Films based on W. G. Sebald’s “Austerlitz” and Orhan Pamuk’s “Museum of Innocence” accomplish in image and time what the writers do in prose. “The Black Stallion” is a novel that became a visual poem in the hands of Carroll Ballard. When it comes to adaptation, what happens when the author does it—as John Huston asked of Leonard Gardner for “Fat City”? Nelson Algren has been adapted (to death, he might say), but a live reading of his stories, captured on film by renowned writers, breathes life into the author’s down-and-out characters. Author-as-filmmaker proves a brilliant way to explore a writer’s concerns in “Forbidden Christ,” which introduces the Italian writer Curzio Malaparte to American audiences. And four creative documentary approaches cast light on four very different poets: Elizabeth Bishop, Bob Kaufman, Czeslaw Milosz, and Carlos Drummond.
Each program is fittingly introduced by distinguished writers or the filmmakers. This program was curated by Tom Luddy, co-founder and co-director of the Telluride Film Festival, in conjunction with the Bay Area Book Festival, led by founder and executive director Cherilyn Parsons. We are grateful to City Lights Bookstore for their generous assistance. More detailed film credits can be found at BAMPFA’s website.
JUOZAS JAVAITIS (LITHUANIA, 2012)
INTRODUCTION Robert Hass, Mark Danner, and Anthony Milosz
Robert Hass, professor of English at UC Berkeley, collaborated with Milosz on the translation of his poems. Mark Danner, UC Berkeley Chancellor’s Professor in Journalism and English, was a friend of Milosz. Anthony Milosz is the poet’s son.

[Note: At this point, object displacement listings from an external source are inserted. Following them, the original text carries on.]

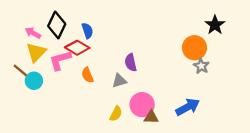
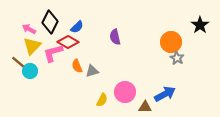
black star: (215, 25) -> (200, 25), moved
blue semicircle: (87, 31) -> (77, 27), turned 64
purple semicircle: (131, 63) -> (115, 37), moved
gray triangle: (119, 81) -> (92, 71), moved
brown triangle: (151, 117) -> (145, 107), moved

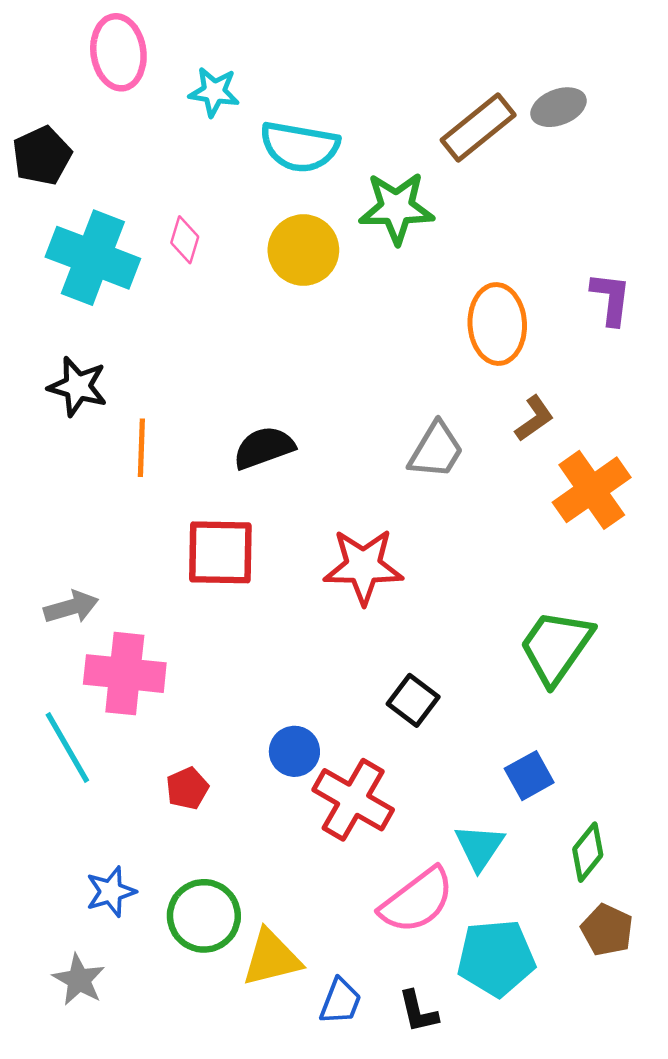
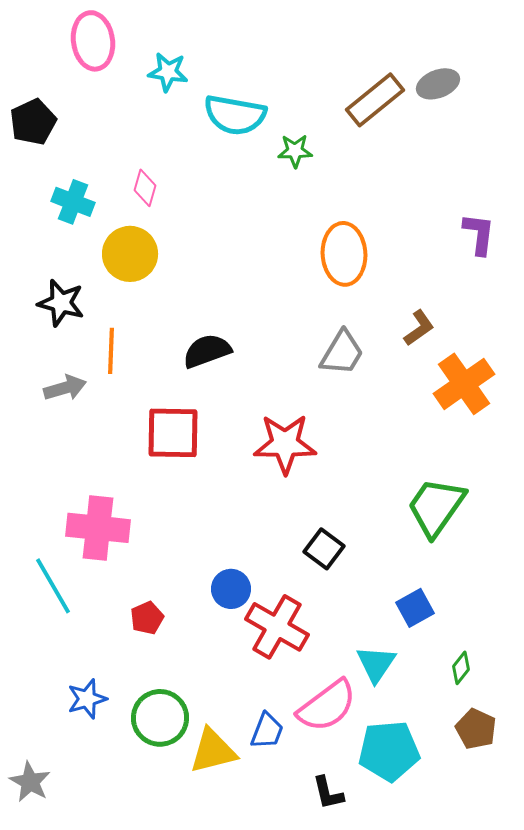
green star: (397, 208) -> (295, 151), moved, size x0.6
yellow circle: (303, 250) -> (130, 254), moved
cyan cross: (93, 258) -> (73, 202), size x0.6
orange ellipse: (497, 324) -> (344, 254), moved
gray arrow: (71, 607) -> (65, 388), moved
green diamond: (588, 852) -> (461, 668), size x0.7
gray star: (79, 980) -> (30, 782), moved
blue trapezoid: (340, 1001) -> (267, 731), moved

Epic and intimate as befits its subject—the Lithuanian-born Polish poet Czeslaw Milosz, the Nobel Laureate who spent four decades in Berkeley—this film sweeps us into a lyric childhood that was never far from his thoughts, even as he faced down a chaotic century in his poems and exquisite memoirs. Milosz was born in exile (“When he dreamed, he dreamed of Lithuania”), lived through two world wars and a revolution, and exile again. Through it all he was said to have maintained his faith. After all, he had language, and something like hope: “The poet remembers,” he warned in a 1950 poem. “You can kill one, but another is born.” –Judy Bloch
(185 mins, In Lithuanian, Polish, and English, with English subtitles, Color)
GRANT GEE (UK, 2015)
INTRODUCTION Jonathan Lethem
Jonathan Lethem is the author of nine novels and of the essay collection “The Ecstasy of Influence,” which was a National Book Critics Circle Award finalist.

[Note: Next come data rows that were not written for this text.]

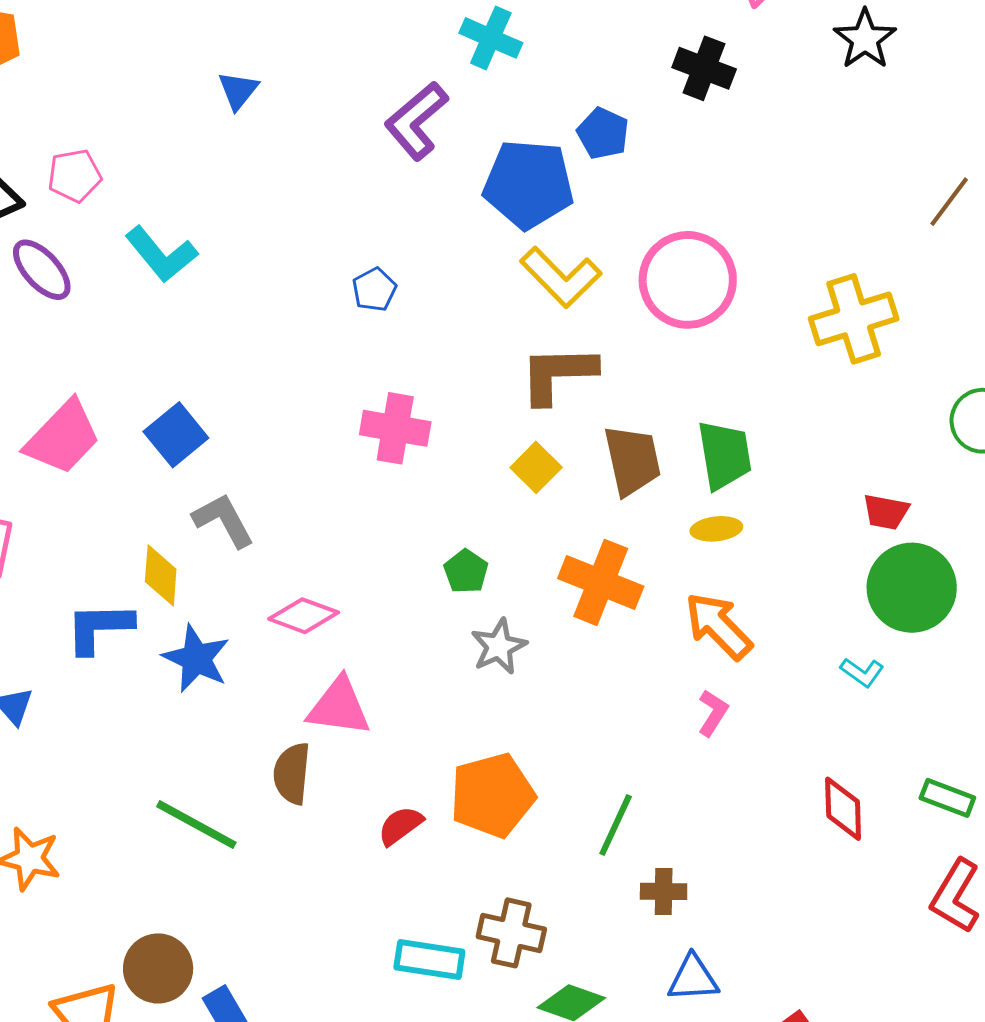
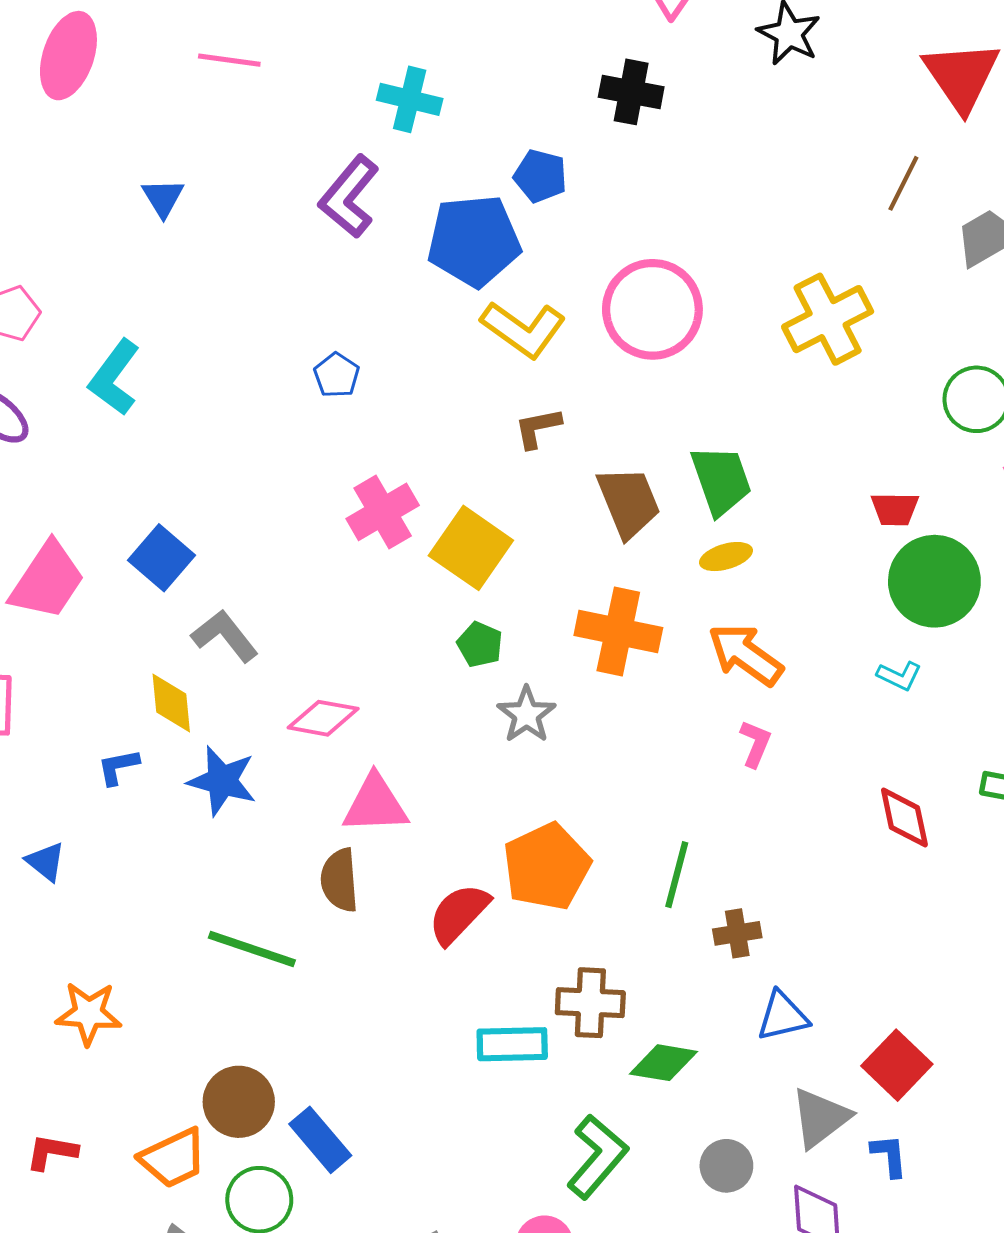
cyan L-shape: (161, 254) -> (114, 377), turned 86
brown L-shape: (558, 374) -> (538, 428), size x0.6
pink cross: (395, 428) -> (383, 512), turned -30
yellow square: (536, 467) -> (471, 548), moved, size x1.6
blue L-shape: (99, 628) -> (118, 767), size x0.6
red semicircle: (400, 826) -> (459, 914), size x1.4

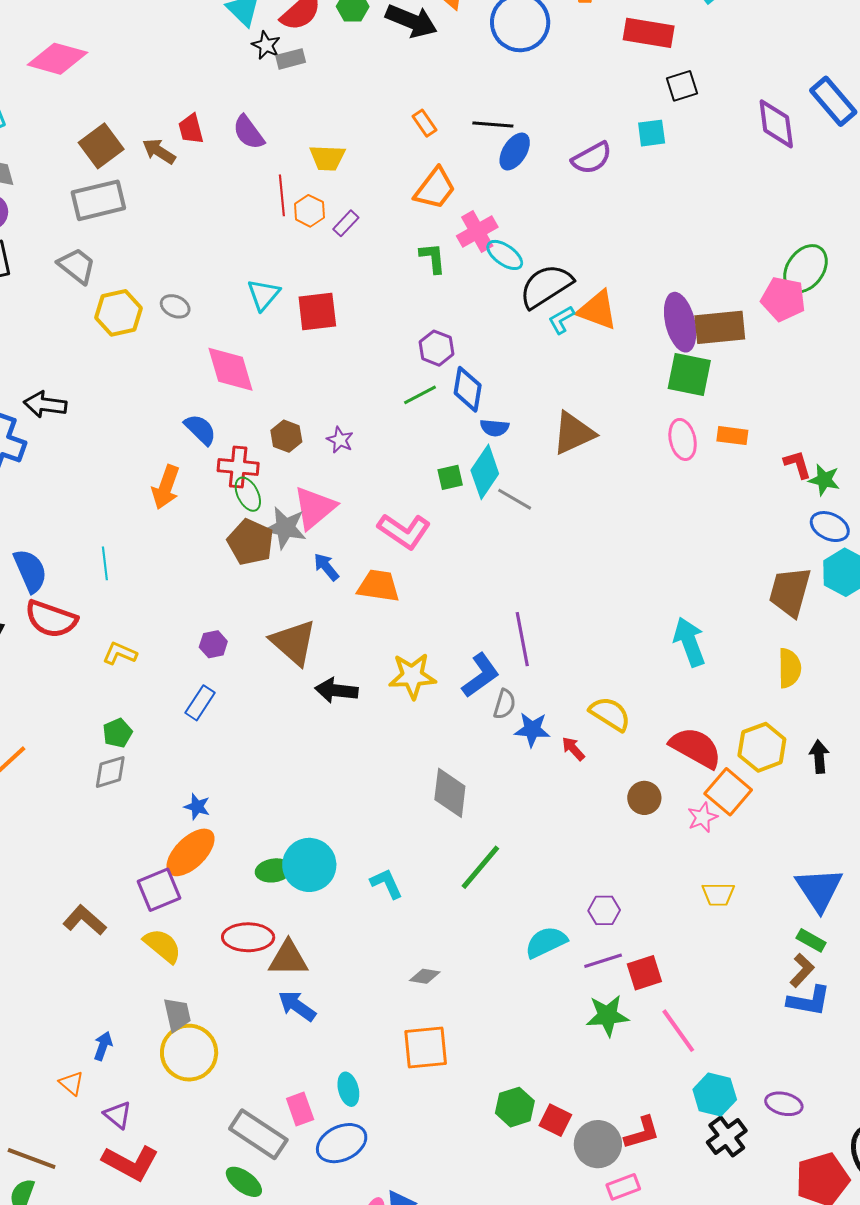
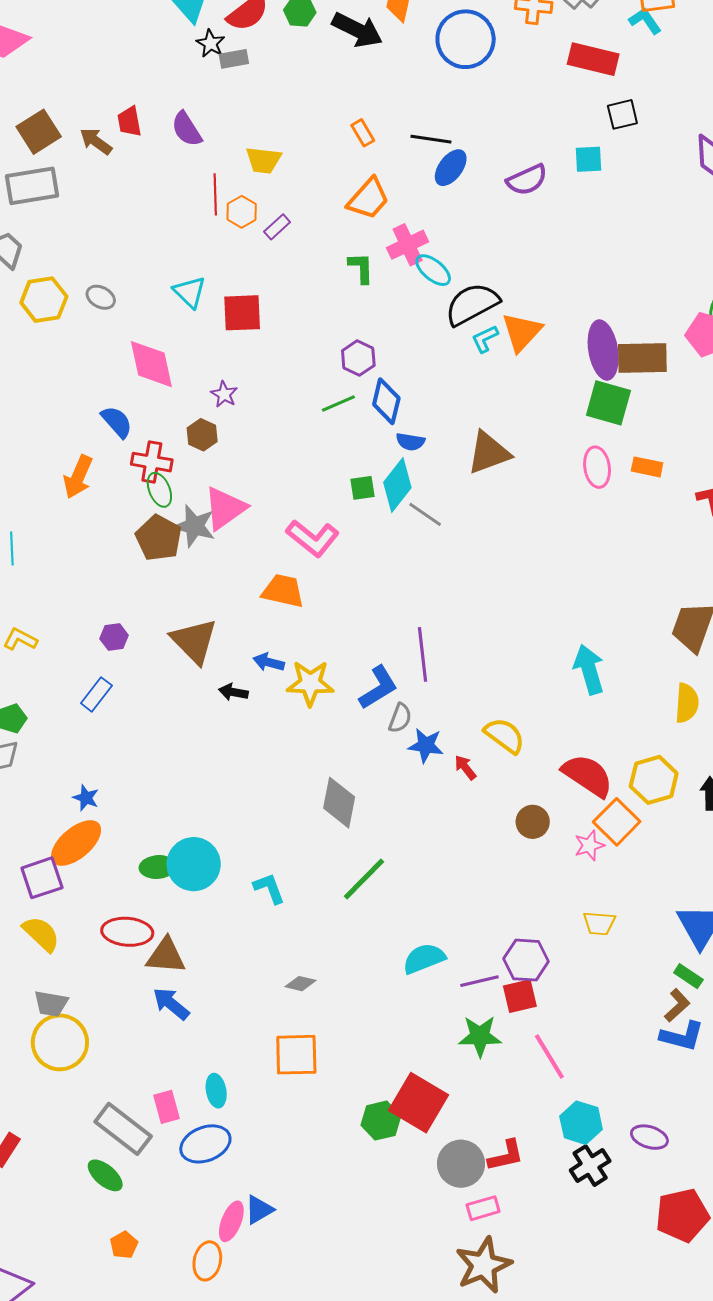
cyan triangle: (263, 295) -> (190, 292), turned -30
orange triangle: (598, 310) -> (522, 332), turned 48
purple star: (340, 440) -> (224, 394), moved
blue arrow: (326, 567) -> (269, 662), moved, turned -40
black arrow: (336, 690) -> (233, 692), size x0.7
purple hexagon: (604, 910) -> (526, 960), moved, size x1.4
gray trapezoid: (177, 1015) -> (51, 1004), turned 108
red square: (555, 1120) -> (418, 1103), moved, size x1.8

There was a man named Kemal, who obsessively loved a woman, Füsun. Unable to keep her, he collected her in objects: hairbrushes, knickknacks, lipstick-laced cigarette butts . . . Out of this fictional fixation came Orhan Pamuk’s “Museum of Innocence,” opened in 2012; there the visitor relives his 2008 novel of that name through “the magic of ordinary objects.” Ordinary magic is also in Pamuk’s relationship to his natal city, Istanbul, where the self-described flaneur habitually prowls, relishing its secret corners, its disorder, and its melancholy. As the old city comes down for the new, so stories are cut down with it. Hence, city as museum. “A mesmerizing, original meditation on love and the city,” wrote The Guardian. –Judy Bloch
(90 mins, In English and Turkish with English subtitles, Color)
BARBARA HAMMER (US, 2015)
INTRODUCTION Katrina Dodson
Dr. Katrina Dodson wrote her UC Berkeley dissertation on Elizabeth Bishop.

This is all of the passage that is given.